▶ Work instructions
Go through the entries below and copy each line containing the word "experts".

▶ Supplied data
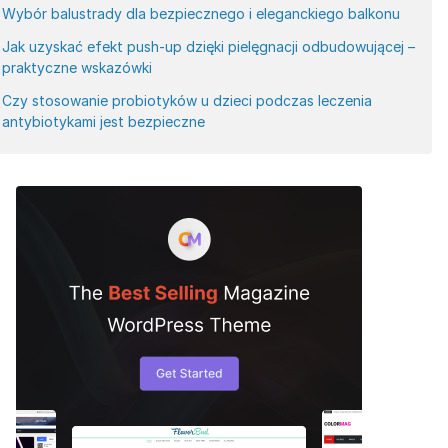
Wybór balustrady dla bezpiecznego i eleganckiego balkonu
Jak uzyskać efekt push-up dzięki pielęgnacji odbudowującej –
praktyczne wskazówki
Czy stosowanie probiotyków u dzieci podczas leczenia
antybiotykami jest bezpieczne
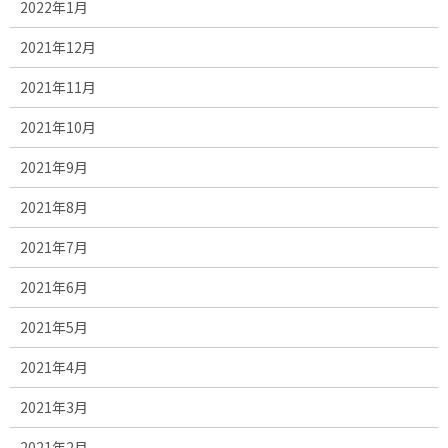
2022年1月
2021年12月
2021年11月
2021年10月
2021年9月
2021年8月
2021年7月
2021年6月
2021年5月
2021年4月
2021年3月
2021年2月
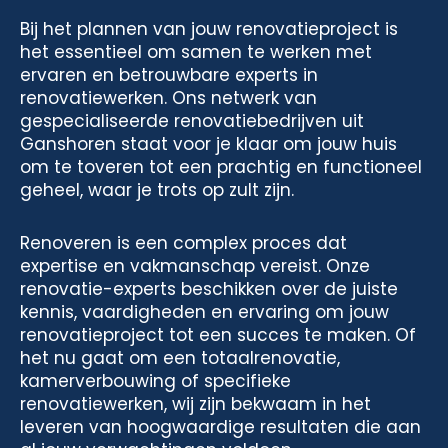
Bij het plannen van jouw renovatieproject is
het essentieel om samen te werken met
ervaren en betrouwbare experts in
renovatiewerken. Ons netwerk van
gespecialiseerde renovatiebedrijven uit
Ganshoren staat voor je klaar om jouw huis
om te toveren tot een prachtig en functioneel
geheel, waar je trots op zult zijn.
Renoveren is een complex proces dat
expertise en vakmanschap vereist. Onze
renovatie-experts beschikken over de juiste
kennis, vaardigheden en ervaring om jouw
renovatieproject tot een succes te maken. Of
het nu gaat om een totaalrenovatie,
kamerverbouwing of specifieke
renovatiewerken, wij zijn bekwaam in het
leveren van hoogwaardige resultaten die aan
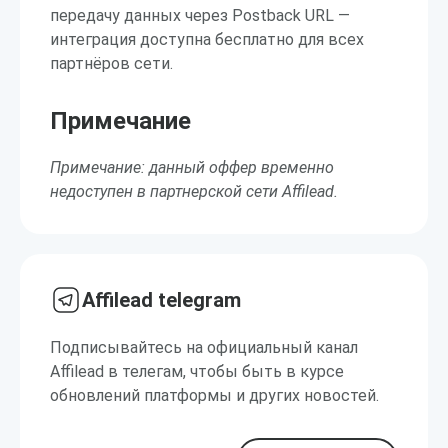
передачу данных через Postback URL —
интеграция доступна бесплатно для всех
партнёров сети.
Примечание
Примечание: данный оффер временно
недоступен в партнерской сети Affilead.
Affilead telegram
Подписывайтесь на официальный канал
Affilead в телегам, чтобы быть в курсе
обновлений платформы и других новостей.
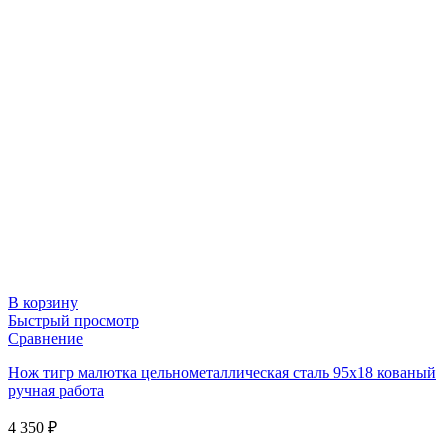
В корзину
Быстрый просмотр
Сравнение
Нож тигр малютка цельнометаллическая сталь 95х18 кованый
ручная работа
4 350
₽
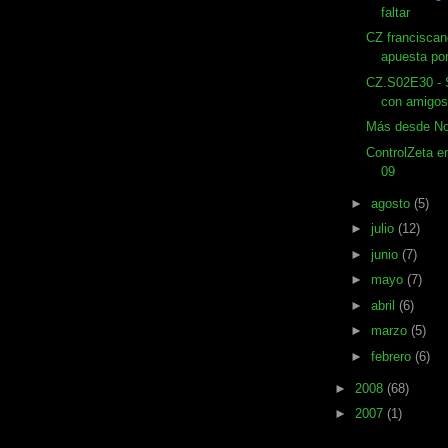
faltar
CZ franciscan
apuesta po
CZ.S02E30 - S
con amigos
Más desde No
ControlZeta e
09
►
agosto
(5)
►
julio
(12)
►
junio
(7)
►
mayo
(7)
►
abril
(6)
►
marzo
(5)
►
febrero
(6)
►
2008
(68)
►
2007
(1)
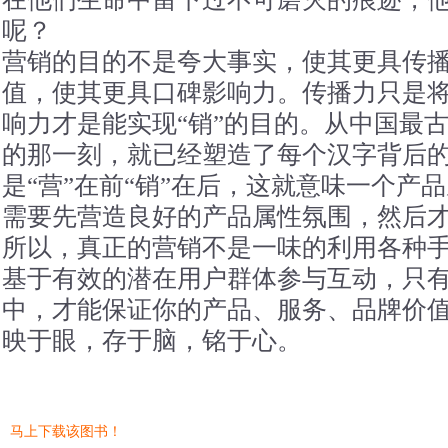
呢？
营销的目的不是夸大事实，使其更具传
值，使其更具口碑影响力。传播力只是将
响力才是能实现“销”的目的。从中国最
的那一刻，就已经塑造了每个汉字背后
是“营”在前“销”在后，这就意味一个产
需要先营造良好的产品属性氛围，然后
所以，真正的营销不是一味的利用各种
基于有效的潜在用户群体参与互动，只
中，才能保证你的产品、服务、品牌价
映于眼，存于脑，铭于心。
马上下载该图书！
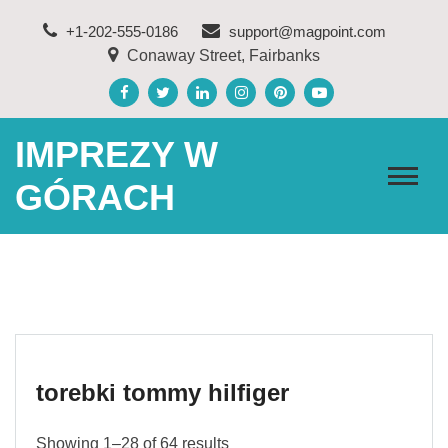
Skip
+1-202-555-0186
support@magpoint.com
to
Conaway Street, Fairbanks
content
IMPREZY W
GÓRACH
torebki tommy hilfiger
Showing 1–28 of 64 results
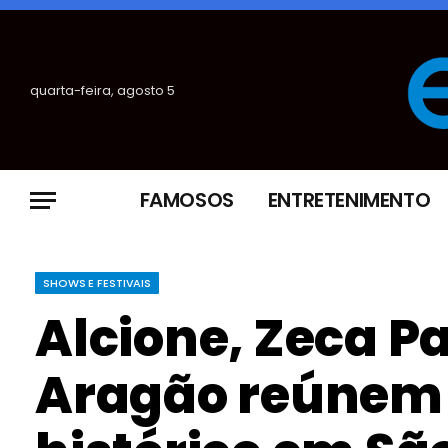
quarta-feira, agosto 5
FAMOSOS
ENTRETENIMENTO
SHOWS E FESTIVAIS
Alcione, Zeca P
Aragão reúnem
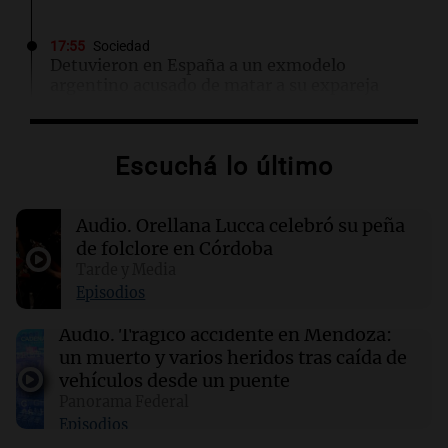
17:55
Sociedad
Detuvieron en España a un exmodelo
argentino acusado de matar a su expareja
17:47
Cadena 3 Mundo
Escuchá lo último
El impactante momento en que un terremoto
sorprendió a médicos durante una cirugía en
Japón
Audio.
Orellana Lucca celebró su peña
de folclore en Córdoba
17:47
Mundo
Tarde y Media
Conductores demandan a Mercedes AMG por
Episodios
quemaduras ocasionadas por el logotipo del
vehículo
Audio.
Trágico accidente en Mendoza:
un muerto y varios heridos tras caída de
vehículos desde un puente
17:43
Deportes
Panorama Federal
Deportivo Riestra se impone 2-0 a
Episodios
Estudiantes y se posiciona en la tabla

▶ Solution to this exercise
ervaren en betrouwbare experts in
renovatie-experts beschikken over de juiste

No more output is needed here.